CHER turns 58 today, and not even the queen of nip and tuck can turn back time.

Last night was the 209th date of the Farewell Tour, and if this is indeed the last-dance saloon, then it is one hell of a party among her "ladies and gentlemen... and flamboyant gentlemen".

After a dazzling video potted history, Cher descends from the gods on a chandelier, bedecked in fur, the Queen of the Nile. She is singing, in her valley-deep yet uplifting way, of how "I Still Haven't Found What I'm Looking For". This is not a reference to her wardrobe, because Cher can find everything to wear from boot to wig, and indeed for much of this extravagant concert, her costume changes are running at a ratio of one per song.

By the time she makes her introductory address to the united fans of Cher, she is on to costume number four, play-doll Cher now dressed as a ringmaster in red as she cracks a whip. "What do you think of the opening," she asks. "Yeah, I know, it's good." Such glorious bravado. "And I was fabulous," she says, as she recalls how she overcame the chandelier failing to work in Cleveland. Where is such showmanship among the new puffball princesses of pop?

"I've been doing this for 41 years and it's time to go," she reasons, when the audience urges her to change her mind. So, for one last time, "Bad Cher", the Cher who demands she should be "sleazy and bawdy" wins out, defeating the "Good Cher" of fairytale clothes, and when Cher is bad she is very good indeed.

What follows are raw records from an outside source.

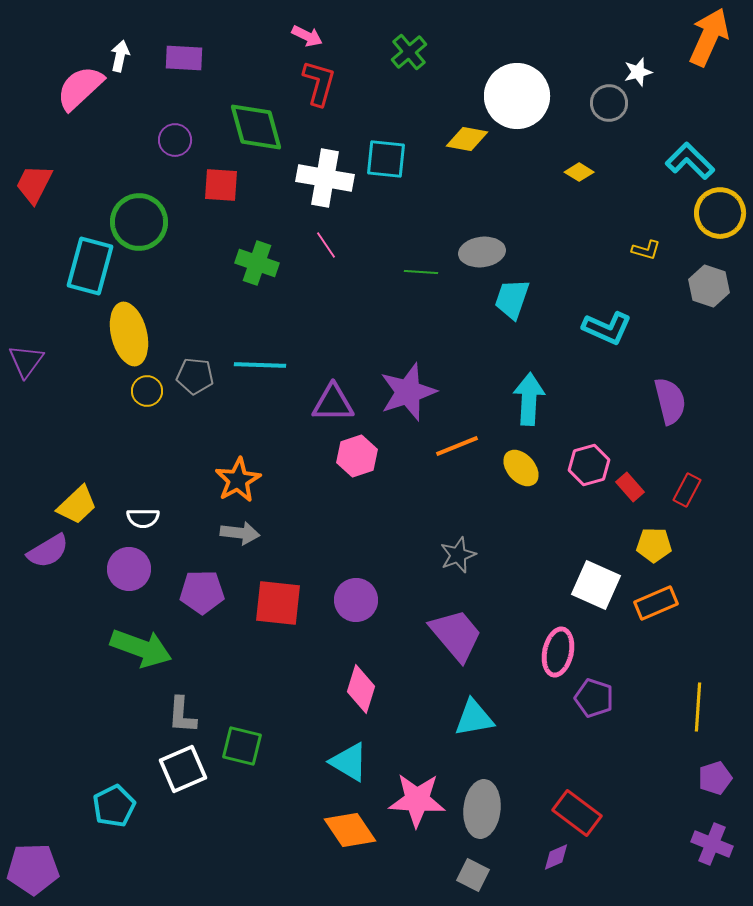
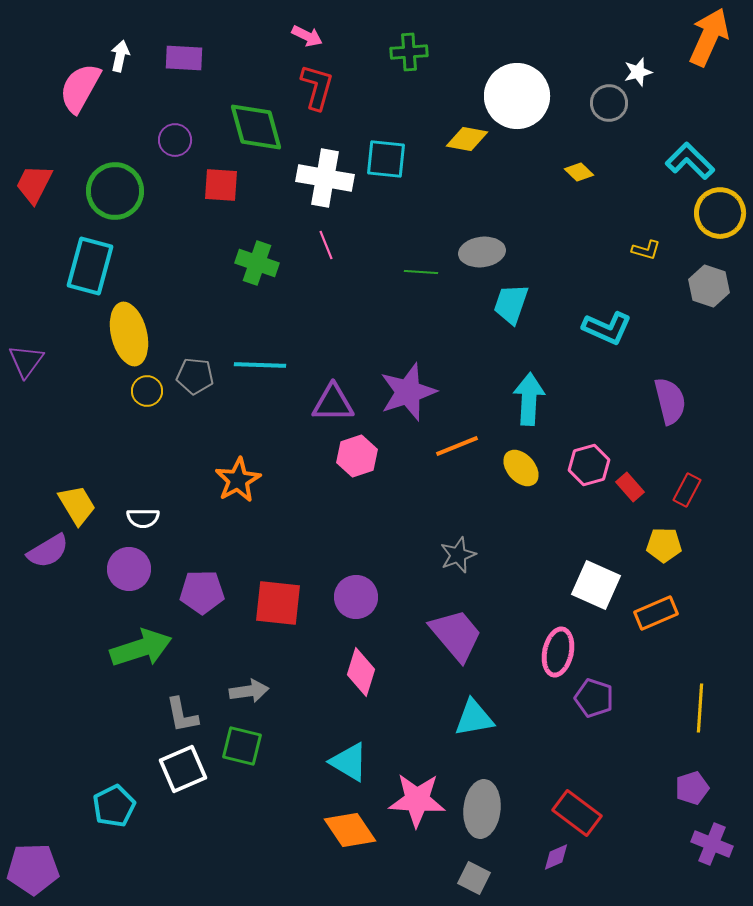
green cross at (409, 52): rotated 36 degrees clockwise
red L-shape at (319, 83): moved 2 px left, 4 px down
pink semicircle at (80, 88): rotated 18 degrees counterclockwise
yellow diamond at (579, 172): rotated 12 degrees clockwise
green circle at (139, 222): moved 24 px left, 31 px up
pink line at (326, 245): rotated 12 degrees clockwise
cyan trapezoid at (512, 299): moved 1 px left, 5 px down
yellow trapezoid at (77, 505): rotated 78 degrees counterclockwise
gray arrow at (240, 533): moved 9 px right, 158 px down; rotated 15 degrees counterclockwise
yellow pentagon at (654, 545): moved 10 px right
purple circle at (356, 600): moved 3 px up
orange rectangle at (656, 603): moved 10 px down
green arrow at (141, 648): rotated 38 degrees counterclockwise
pink diamond at (361, 689): moved 17 px up
yellow line at (698, 707): moved 2 px right, 1 px down
gray L-shape at (182, 715): rotated 15 degrees counterclockwise
purple pentagon at (715, 778): moved 23 px left, 10 px down
gray square at (473, 875): moved 1 px right, 3 px down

"To the young girls coming up, I have one thing to say - follow this, you bitches," she taunts. You wish there was more of this ballsy badinage throughout the show - her comic timing, her sauciness, is rivalled only by Bette Midler - but the costumes, the songs, the acrobatic dancers appear to require the precision timing of the Swiss.

Britney! Christina! Beyonc! Madonna! Jacko! Cher will take on all-comers with camp glitz, vamp glamour and waspish humour. Costume number five for Gayatri Mantra has her outdoing Madonna in her Indian phase, entering on a model elephant, then Bang Bang is transformed into a heavy-metallic Rocky Horror Show. Video screens playfully remind us of her Sonny and Cher days, her film career, her talk show and TV cameos, and still the costumes pile up, cleverly echoing the styles of each decade.

Not everything suits her blitzkrieg voice: she tramples all over Love Hurts and The Shoop Shoop Song remains the Simply The Best wedding song of her repertoire, but Strong Enough, If I Could Turn Back Time and Believe make for a triumphal finale in pink-pound paradise. Follow that, you bitches!